Michigan State University Spartan Stadium | Susan J. Demas
Two weeks before its fall classes start date, Michigan State University told students it is switching all undergraduate courses to online-only instruction and asked undergraduate students to stay home and work remotely.
The notification came in a Tuesday afternoon email from Samuel L. Stanley Jr., MSU’s president and a biomedical researcher.
“Effective immediately, we are asking undergraduate students who planned to live in our residence halls this fall to stay home and continue their education with MSU remotely,” Stanley wrote. “While a vast majority of our classes already were offered in remote formats, we will work the next two weeks to transition those that were in-person or hybrid to remote formats.”
MSU is the first public Michigan university to make that call. University of Michigan faculty members have protested the college’s decision to hold in-person classes this fall.
The decision came as COVID-19 case numbers continue to rise in the United States and higher education institutions experience spikes or even outbreaks because students are re-populating college communities. Johns Hopkins University reports the U.S. stands at more than 5.4 million cases and Michigan reports close to 94,000 cases as of early Wednesday morning.
Stanley also said it has “become evident” that the university doesn’t have the means to prevent widespread transmission of COVID-19 between students if undergraduates return to campus.
There are a few exceptions to the transition. Students in the university’s law, human medicine, nursing, osteopathic medicine or veterinary medicine programs are still, at the moment, set to have some forms of in-person instruction. Graduate students are in the same boat.
Stanley wrote that the university plans to work with its international student population on straightening out visa statuses and supplying them with labs, studios and performance-based classes required for graduation.
Those specific colleges and programs will get more details later, Stanley wrote. Research initiatives will also continue.
The university’s Residential and Hospitality Services (RHS) division plans to accommodate a “small number” of students in on-campus residence halls, specifically those who indicate MSU is their primary home or they need to be on campus for jobs. Stanley wrote that refunds or credits will be given to students who have already paid for the upcoming semester.
Many students are already living in on-campus residence halls or had planned to arrive before Sept. 2, the day classes begin. Several others have solidified plans to live in off-campus housing, like apartments or shared houses.
MSU and other universities and colleges in the state deployed a similar online-only undergraduate education model in March, shortly after two COVID-19 cases were identified in Michigan and Gov. Gretchen Whitmer declared a state of emergency.
In April, both Michigan Independent Colleges and Universities (MICU) and the Michigan Association of State Universities (MASU), which represent a collective of 40 higher education institutions across the state, alerted students that school administration officials were still planning to open back up come fall, COVID-19 withstanding.

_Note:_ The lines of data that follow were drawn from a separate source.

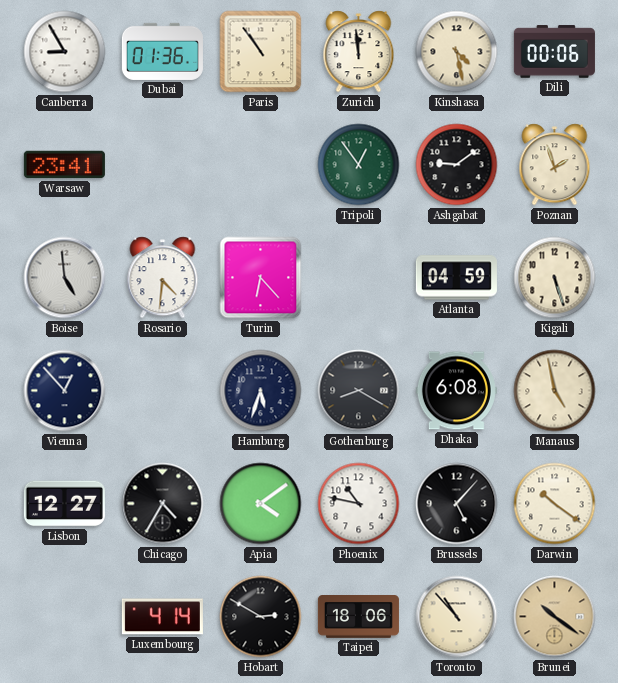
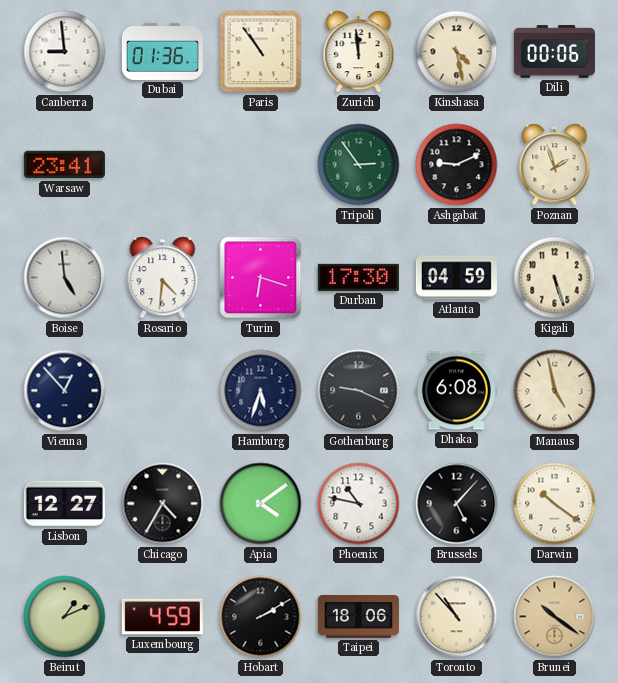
Canberra: 8:55 -> 8:59
Tripoli: 12:54 -> 2:54
Ashgabat: 9:09 -> 9:11
Turin: 6:23 -> 6:18
Durban: none -> 17:30
Gothenburg: 8:20 -> 9:19
Beirut: none -> 1:11
Luxembourg: 4:14 -> 4:59
Hobart: 2:50 -> 2:10
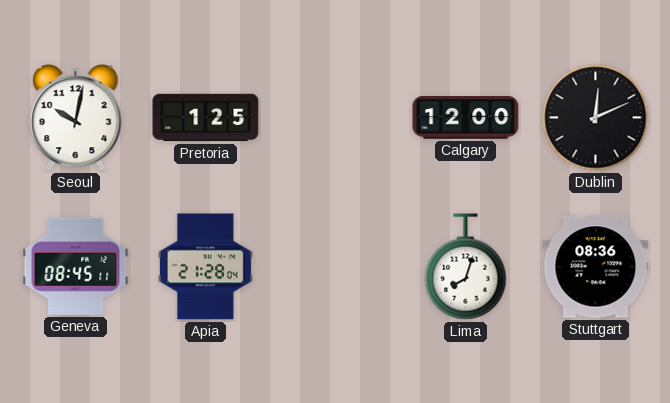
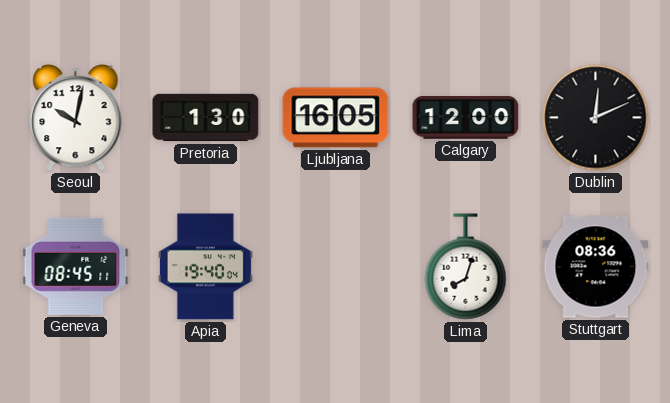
Pretoria: 1:25 -> 1:30
Ljubljana: none -> 16:05
Apia: 21:28 -> 19:40
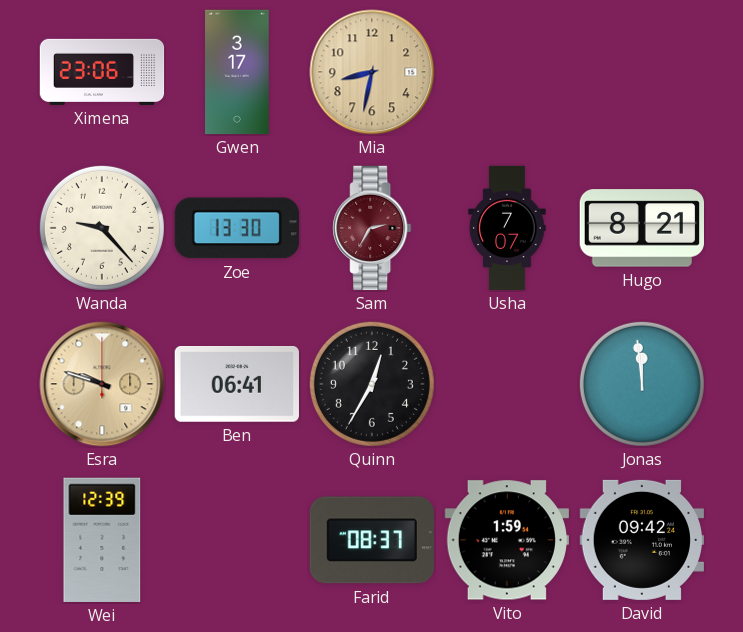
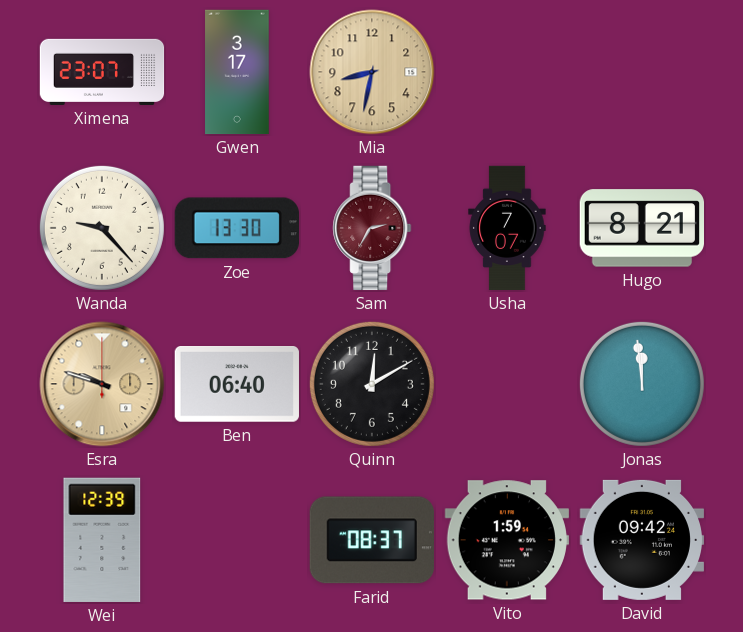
Ximena: 23:06 -> 23:07
Ben: 06:41 -> 06:40
Quinn: 12:35 -> 12:10
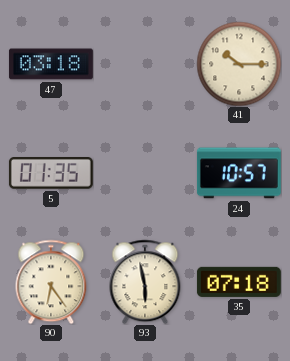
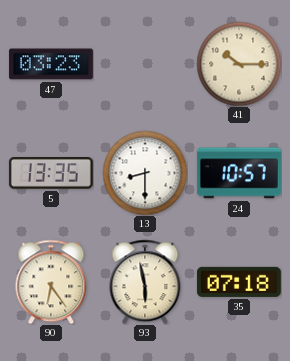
47: 03:18 -> 03:23
5: 01:35 -> 13:35
13: none -> 8:30
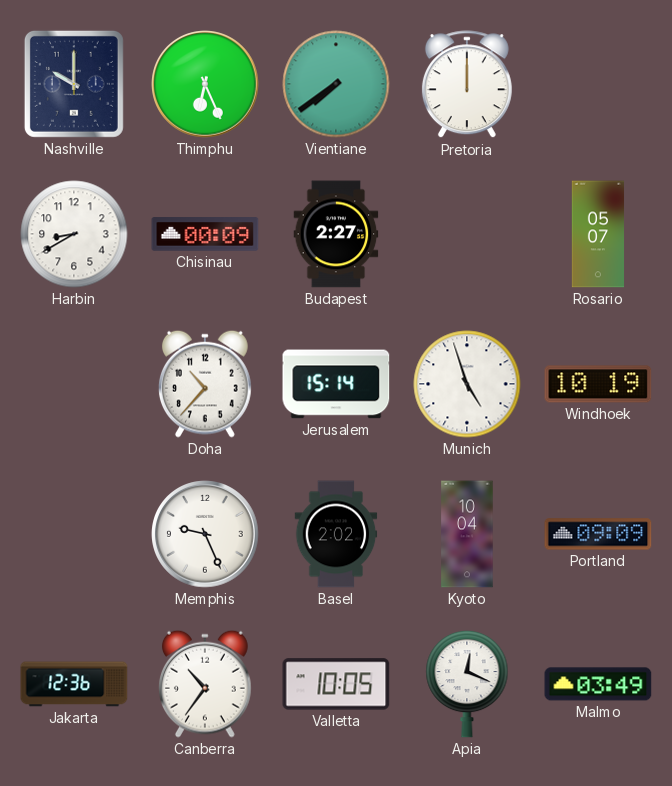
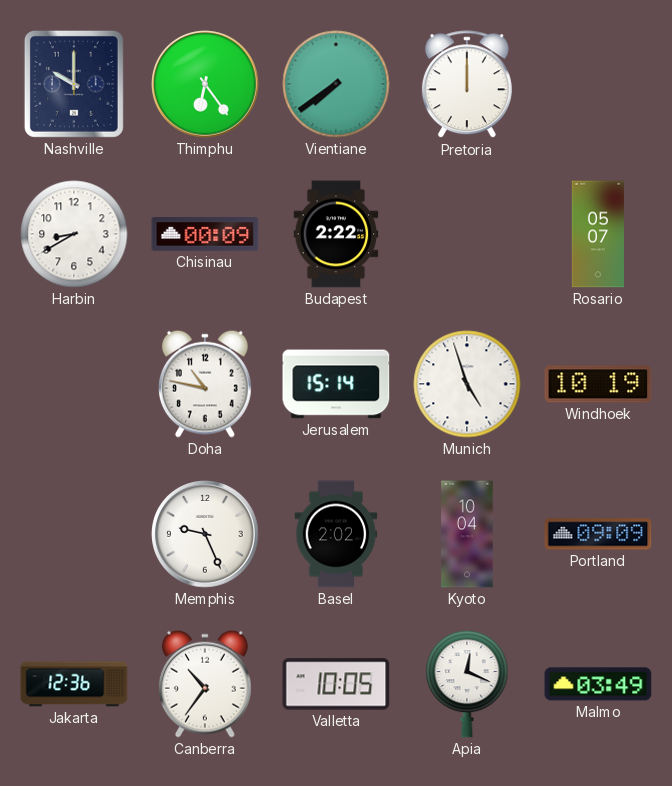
Thimphu: 6:26 -> 6:24
Budapest: 2:27 -> 2:22
Doha: 10:37 -> 10:47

Tuesday’s shift by MSU came within hours of Ingham County Health Department (ICHD) Health Officer Linda Vail handing down an order that indefinitely restricts outdoor gatherings in East Lansing to 25 people or less — more strict than 100 or less laid out by state executive order.
The city garnered national attention in June after a significant outbreak of COVID-19 was traced back to Harper’s, an East Lansing brewpub that’s frequented by MSU students.
Other college closures
MSU’s transition to online-only instruction is the latest development in a series of higher education organizations across the nation making changes to their 2020-21 school year plans amid the pandemic.
The University of North Carolina at Chapel Hill made headlines this week when, six days into its semester, the school’s administration reverted to a remote instruction model because 130 students and five faculty members tested positive for COVID-19. The university’s student newspaper, the Daily Tar Heel, used a choice word to describe the outbreak. The University of Notre Dame on Tuesday also said it was suspending in-person classes after clusters of COVID-19 popped up.
Last week, college football conferences Big Ten and Pac-12 made the decision to postpone their seasons due to the pandemic. MSU is part of the Big Ten conference.